The two passengers each grabbed an arm and pulled Monday to the stern. They shouted as he did a half flip into the wash from the boat’s propeller. His body bobbed as he waved to the pirates’ vessel.
Slowing enough not to run over him, the pirates’ craft pulled alongside Monday as two laser rifles threatened the water-bound target. One of the three pirates noticed the grenade after it bounced onto the wooden deck. She was halfway over the rail when the boat exploded in a ball of yellowish orange flame.
Hoping to hide the tears streaming down her cheeks, Patience did not turn around to see the burning wreck. But the sound of the explosion caused her to throttle back to normal cruising speed. Bud stood transfixed, his hands clutching the boat’s rear metal rail.
Tim stumbled forward. “Aren’t you going back to pick up Monday?” He clutched her shoulders from behind. “We have to help him.”
“There is very little chance he survived the explosion.” Her exaggerated shrugs freed her shoulders from his grip. “Even if he did, you heard what he said. After the laser hit him, he was a dead man because there is no doctor out here in the Sudd. Anyway, the explosion might draw more pirates from the swamp, where they live like rats, and out into the channel. Monday would want us to get away. Surely you understand?”
Tim turned and cursed at the funeral pyre, which seemed ironic because it contained both Monday and the pirates who had killed him. “Then why did you slow back down?”
“To conserve fuel. We burned a lot of petrol during our run to get away from the pirates. Now I’m not sure if we will have enough to make it to the next place with petrol for sale.”
“What happens if we run out of fuel?”
“Please pray we do not.” Irritated by the questions, she gave Tim an assignment. “Use your smart watch to calculate our new rate of fuel consumption.”

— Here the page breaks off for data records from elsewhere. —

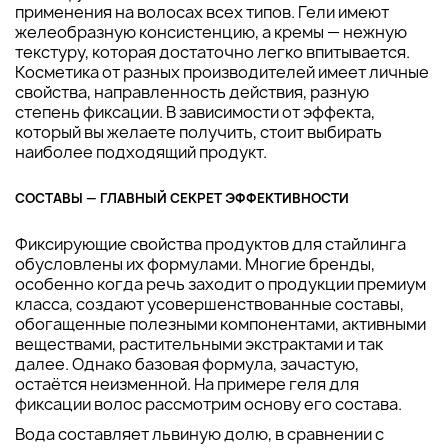
применения на волосах всех типов. Гели имеют
желеобразную консистенцию, а кремы — нежную
текстуру, которая достаточно легко впитывается.
Косметика от разных производителей имеет личные
свойства, направленность действия, разную
степень фиксации. В зависимости от эффекта,
который вы желаете получить, стоит выбирать
наиболее подходящий продукт.
СОСТАВЫ — ГЛАВНЫЙ СЕКРЕТ ЭФФЕКТИВНОСТИ
Фиксирующие свойства продуктов для стайлинга
обусловлены их формулами. Многие бренды,
особенно когда речь заходит о продукции премиум
класса, создают усовершенствованные составы,
обогащенные полезными компонентами, активными
веществами, растительными экстрактами и так
далее. Однако базовая формула, зачастую,
остаётся неизменной. На примере геля для
фиксации волос рассмотрим основу его состава.
Вода составляет львиную долю, в сравнении с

As she read off the new weight of the boat and its contents and the number of gallons of gas remaining i
n its tanks and the minimum speed needed to keep it from drifting onto one of the channel’s muddy banks, Tim punched the numbers into the watch. He frowned at the results.
“According to this, we can go another 239 miles before we run out of gas. Will that get us to the place that has petrol?”
Patience pointed at the GPS unit on top of the console that stretched to either side of the wheel she held. “Put in Lake No Refueling Center for the destination and current position for the starting point.”
He obeyed. “It says 255 miles.”
“Throw the mattresses overboard and then everything that belonged to Monday. It’s there.” She pointed at a pile of belongings.
Tim tossed the one comfort for he and Bud during “our cruise from hell,” the name they had given their journey an hour after stepping aboard. He hesitated before he reached for Monday’s sea bag.
“Don’t you think we should go through Monday’s things to see if there’s anything to return to his family?”
“The sooner you get rid of it, the sooner we begin to save petrol. Then, start bailing any water we took on during our run at full speed.” She barked out her orders, keeping her back turned.
Her tears did not cease until daylight replaced darkness.
* * *
Lake No’s slow moving currents helped little after the boat’s fuel tank ran dry. So captain and passengers rotated between paddling with makeshift oars fashioned from the planking inside the cabin and steering the boat during the last seven miles to the refueling station. From there, the lake gradually narrowed into the beginning of the White Nile.
As they floated northward, Patience pointed out where the Blue Nile joined the White Nile, turning it into the Nile. Khartoum’s alternating mosques and churches seemed to challenge one another. Patience told the story of English General Charles Gordon’s doomed attempt to rescue those trying to flee from Khartoum and the Mahdi attempting to conquer the world in the name of Allah, who had slaughtered the city’s men, women, and children two centuries earlier.